Health Insurance Eligibility Rules


  1. The company must be a member of the Association for at least thirty (30) calendar days to become eligible to participate in the insurance program.

  2. Only owners, officers, key supervisory personnel and eligible employees of the Exchange member shall be allowed to participate in the group insurance program adopted by the BESA. They must join;

    1. During their initial eligibility period, or

    2. During a BESA open enrollment period, or

    3. A member firm in receipt of a renewal letter from a competitive carrier may join within 30 days of the firms normal renewal. A copy of the renewal letter must be submitted with the application to BESA's designated Administrator.

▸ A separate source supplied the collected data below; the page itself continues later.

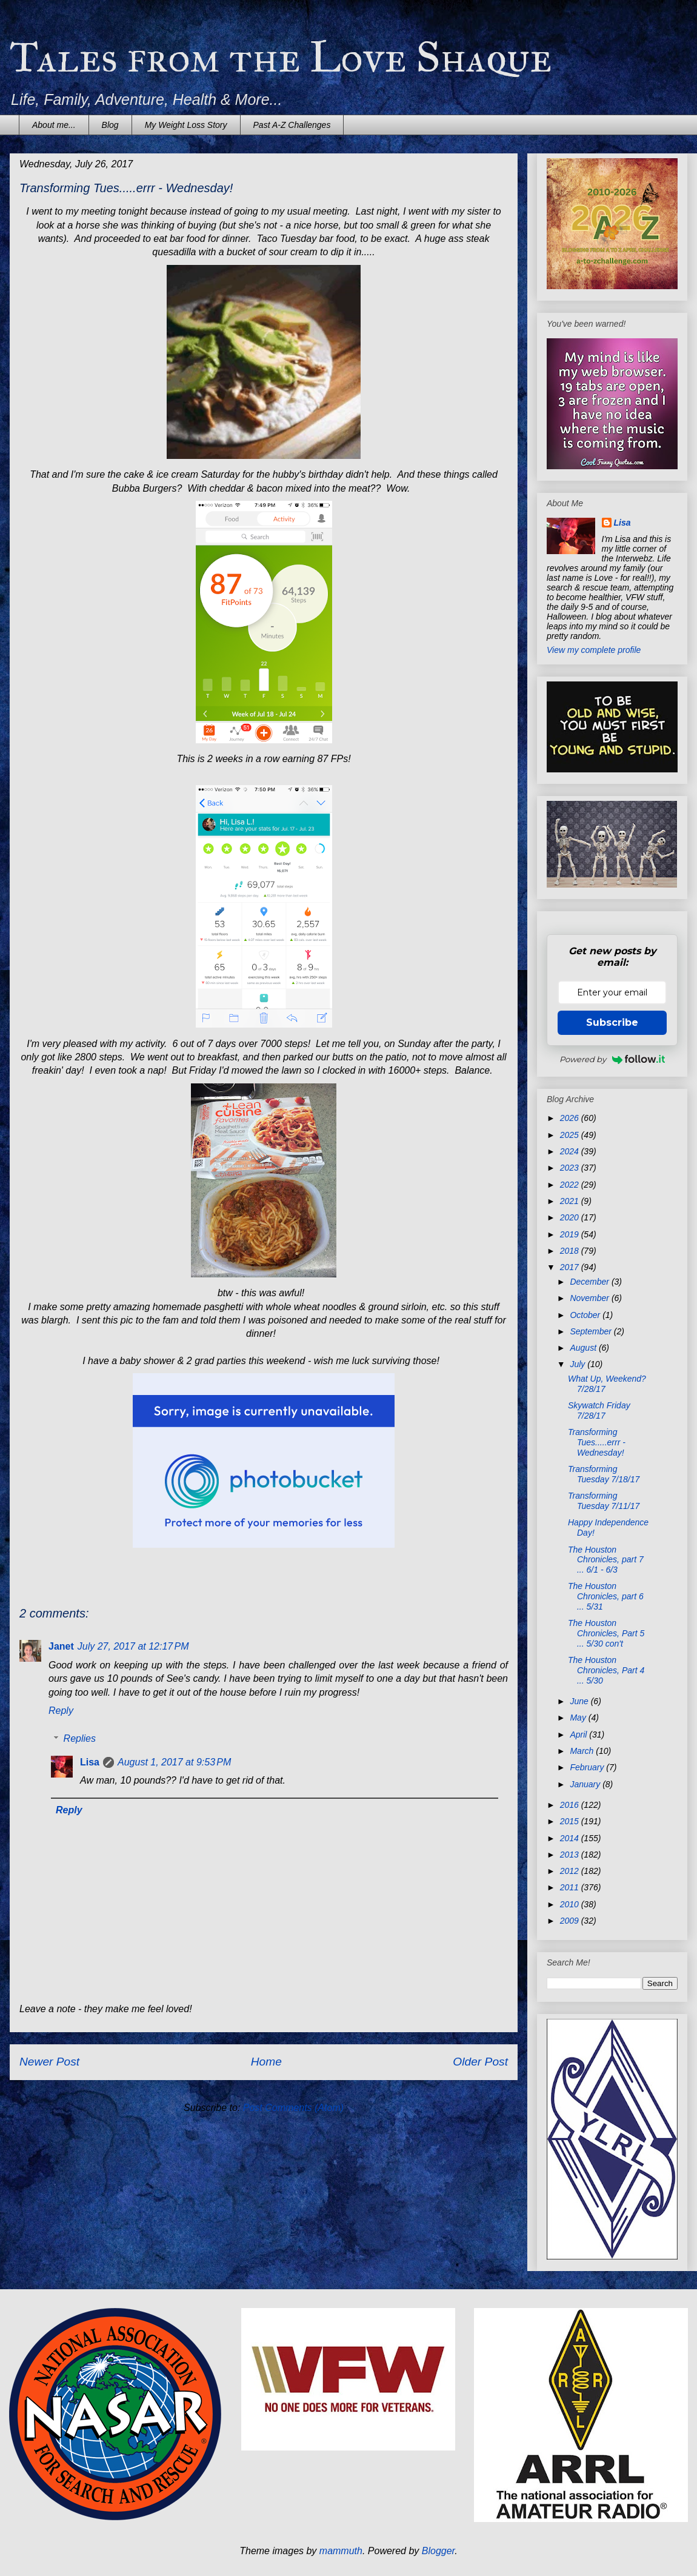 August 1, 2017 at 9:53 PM (174, 1762)
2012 (570, 1871)
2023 (570, 1168)
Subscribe (612, 1022)
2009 (570, 1920)
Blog (110, 125)
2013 (570, 1854)
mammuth (340, 2551)
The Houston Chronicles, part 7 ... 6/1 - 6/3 (606, 1560)
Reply (60, 1710)
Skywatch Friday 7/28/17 (599, 1410)
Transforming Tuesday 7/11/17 (603, 1501)
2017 (570, 1267)
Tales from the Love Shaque (281, 57)
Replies (80, 1738)
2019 (570, 1234)
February (588, 1767)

    4. A member firm offering medical benefits for the very first time. A confirmation letter from the member firm and one competing carrier benefits proposal must be submitted with the application requirements to BESA's designated administrator. A minimum of two (2) full time eligible employees must enroll. Member firm must have been in business for one full calendar quarter.

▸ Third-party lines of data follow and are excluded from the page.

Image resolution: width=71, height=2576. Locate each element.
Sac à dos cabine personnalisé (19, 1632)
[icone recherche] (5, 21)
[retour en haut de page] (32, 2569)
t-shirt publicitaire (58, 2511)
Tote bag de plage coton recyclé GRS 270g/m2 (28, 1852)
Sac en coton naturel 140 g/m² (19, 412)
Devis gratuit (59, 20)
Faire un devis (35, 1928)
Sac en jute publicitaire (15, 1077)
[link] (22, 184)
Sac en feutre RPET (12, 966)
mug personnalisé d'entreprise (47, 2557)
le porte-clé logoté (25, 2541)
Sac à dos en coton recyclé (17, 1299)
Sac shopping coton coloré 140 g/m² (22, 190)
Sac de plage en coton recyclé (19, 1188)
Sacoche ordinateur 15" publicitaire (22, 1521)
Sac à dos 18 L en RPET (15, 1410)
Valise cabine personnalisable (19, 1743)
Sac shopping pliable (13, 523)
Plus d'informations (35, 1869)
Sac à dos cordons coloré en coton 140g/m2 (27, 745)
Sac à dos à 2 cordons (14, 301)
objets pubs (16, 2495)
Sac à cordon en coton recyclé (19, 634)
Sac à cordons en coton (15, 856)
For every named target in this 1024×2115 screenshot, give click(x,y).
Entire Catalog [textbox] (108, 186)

  3. All employees within eligible classification must be accounted for by enrollment or declination forms. A minimum of 50% of all eligible employees must enroll for health insurance. 100% of eligible employees must enroll to be eligible for dental and/or Basic Group Term Life Insurance. Only new employees can be added at a later date. If an employer contributes 100% of employee cost, all eligible employees must enroll.

  4. Employer is required to contribute a minimum of 50% of the "Employee Only" Premium.

  5. All applications will be thoroughly screened by the BESA designated Administrator for completeness and correct information.

  6. All present employees who are eligible may have as their eligibility date the date the employer group becomes effective. All future employees who are eligible shall have as their eligibility date the first of the month following 30, 60, 90, 180, or 365 days of continuous employment as determined by the specific employer group.

  7. If your company's eligibility waiting period is other than the standard 30 days of continuous employment, i.e., 60, 90, 180, or 365 days, please include a copy of your requirements with your application agreement. No waiting period beyond 365 days will be accepted by the BESA designated Administrator.

  8. Eligible dependents are an eligible employee's spouse and unmarried children from birth to age 19, or extended to the age specified by the sponsored health plan carrier. Sponsored carriers usually extend dependent coverage to age 23 with the provision of full time student status and/or the Internal Revenue Code's meaning of a dependent.

  9. All employees shall be required to file written application with the BESA designated Administrator within thirty-one days of marriage, birth of a child, or the legal adoption of a child.

  10. Benefits desired must be chosen at the time of enrollment in the program. You may not add or delete or change benefits unless there is an open enrollment period. Exception to this will be qualification under 2c above.

  11. All ancillary coverage's, i.e., dental, optical, basic group life/AD&D, group voluntary life, etc., are written on a stand-alone basis through the BESA. (with the exception of  ASHP Complimentary Health Plan Rider). However, if you elect ancillary coverage and drop it, you may not enroll in ancillary coverage for twelve months.

  12. If dental, optical, or any ancillary coverage is selected, enrollment must be in accordance with the sponsored carrier's requirements.

  13. Only a Builders Exchange Service Association, Inc., (BESA) designated Administrator will bill individual groups, collect insurance premiums and remit on a master bill to sponsored insurance carriers.

  14. The BESA designated Administrators employ an open door policy to all participating insurance carriers to audit their Administrative Procedures in compliance with their contract.

  15. The health plans sponsored by participating BESA members will be subject to any State or Federal legislation and the benefits and rates will be adjusted to comply in accordance with sponsored carrier policies.